- Sylvester: The wedding must take place tonight, milord. The Scarlet Pumpernickel is about, masquerading as a gentleman.
- [Sylvester notices Daffy in disguise]
- Sylvester: And who might you be, sirrah?
- Daffy Duck: Mayhap, perchance, foppish that I am, *I* might be the Scarlet Pumpernickel?
- Sylvester: You, the Scarlet Pumpernickel?
- [Sylvester and the Chamberlain burst into hysterical laughter]
- Sylvester: That's silly! That's ridiculous!
- [Daffy raises his eyebrows at the audience, signaling that he is the Scarlet Pumpernickel]
- Daffy Duck: [after jumping out the window and missing the horse] That's funny.
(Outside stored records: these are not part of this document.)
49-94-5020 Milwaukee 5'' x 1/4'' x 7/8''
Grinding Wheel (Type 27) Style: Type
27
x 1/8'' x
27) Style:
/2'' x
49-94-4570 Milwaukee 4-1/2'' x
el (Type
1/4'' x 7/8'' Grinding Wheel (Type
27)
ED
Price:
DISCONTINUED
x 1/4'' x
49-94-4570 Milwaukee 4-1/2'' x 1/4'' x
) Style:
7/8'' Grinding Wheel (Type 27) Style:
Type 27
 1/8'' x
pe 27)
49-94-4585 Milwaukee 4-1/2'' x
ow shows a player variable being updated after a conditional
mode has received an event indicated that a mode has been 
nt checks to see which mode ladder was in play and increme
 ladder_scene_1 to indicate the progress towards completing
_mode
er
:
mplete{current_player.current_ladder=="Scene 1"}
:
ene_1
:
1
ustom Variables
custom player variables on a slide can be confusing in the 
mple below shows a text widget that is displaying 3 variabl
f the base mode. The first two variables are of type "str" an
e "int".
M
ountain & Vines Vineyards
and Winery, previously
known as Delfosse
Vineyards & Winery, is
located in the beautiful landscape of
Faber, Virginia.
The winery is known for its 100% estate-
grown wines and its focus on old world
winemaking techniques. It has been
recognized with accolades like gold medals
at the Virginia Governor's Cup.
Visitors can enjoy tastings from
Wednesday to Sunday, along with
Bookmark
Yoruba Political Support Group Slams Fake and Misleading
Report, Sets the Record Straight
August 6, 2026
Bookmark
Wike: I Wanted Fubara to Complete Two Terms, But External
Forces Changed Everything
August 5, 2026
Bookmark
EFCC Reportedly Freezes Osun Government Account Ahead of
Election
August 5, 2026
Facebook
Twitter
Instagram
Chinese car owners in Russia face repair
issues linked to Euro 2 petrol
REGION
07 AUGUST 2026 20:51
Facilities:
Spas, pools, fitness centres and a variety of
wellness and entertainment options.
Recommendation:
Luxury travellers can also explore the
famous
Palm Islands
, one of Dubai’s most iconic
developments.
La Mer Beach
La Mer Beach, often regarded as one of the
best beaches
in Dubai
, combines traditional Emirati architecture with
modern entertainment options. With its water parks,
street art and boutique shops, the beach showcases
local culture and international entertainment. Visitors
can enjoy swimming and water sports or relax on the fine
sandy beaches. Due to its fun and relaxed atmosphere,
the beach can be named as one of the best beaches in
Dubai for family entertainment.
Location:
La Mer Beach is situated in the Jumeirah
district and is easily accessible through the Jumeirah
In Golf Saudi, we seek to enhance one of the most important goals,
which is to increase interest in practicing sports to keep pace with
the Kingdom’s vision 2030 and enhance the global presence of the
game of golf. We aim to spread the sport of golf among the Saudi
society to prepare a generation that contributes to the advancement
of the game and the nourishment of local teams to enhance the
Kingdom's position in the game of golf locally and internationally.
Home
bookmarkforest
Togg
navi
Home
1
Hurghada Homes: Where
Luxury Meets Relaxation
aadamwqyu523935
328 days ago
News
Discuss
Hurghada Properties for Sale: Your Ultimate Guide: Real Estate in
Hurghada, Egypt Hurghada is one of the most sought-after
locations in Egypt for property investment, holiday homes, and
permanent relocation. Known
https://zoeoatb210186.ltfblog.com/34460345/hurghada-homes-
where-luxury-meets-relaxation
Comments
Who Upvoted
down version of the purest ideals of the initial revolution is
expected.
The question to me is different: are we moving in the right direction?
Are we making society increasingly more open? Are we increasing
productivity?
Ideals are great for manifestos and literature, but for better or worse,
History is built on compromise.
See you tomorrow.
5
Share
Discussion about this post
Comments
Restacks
That never happens to Errol Flynn.
- Daffy Duck: The Lord High Chamberlain was simply furious.
- Porky Pig: I'm s-s-s-s-simply furious.
- Daffy Duck: But Milady Melissa was simply delighted.
- Melissa Duck: I'm simply delighted.
- Sylvester: First, I am happy, for I am to marry the fair Melissa. Then, I am furious, because I despise the Scarlet P-P-Pumpernickel.
- Sylvester: [Daffy and Sylvester get into a sword fight] En garde!
- Daffy Duck: Riposte!
- Sylvester: Café au lait!
- Daffy Duck: Champs-Élysées!
- [the two cross their swords]
- Daffy Duck: Ha ha! You ain't got a chance! I'm the hero of this picture, and you know what happens to the villain.
- Sylvester: So what's to know?
- [first lines]
- Daffy Duck: You're killing me! I'm being murdered! I can't stand this torture anymore! I'm dying, you're killing me! I'm telling you, J.L., you're typecasting me to death - comedy, always comedy. Ha ha, woo-hoo, woo-hoo, yuk yuk! Honest, J.L., you just gotta give me a dramatic part.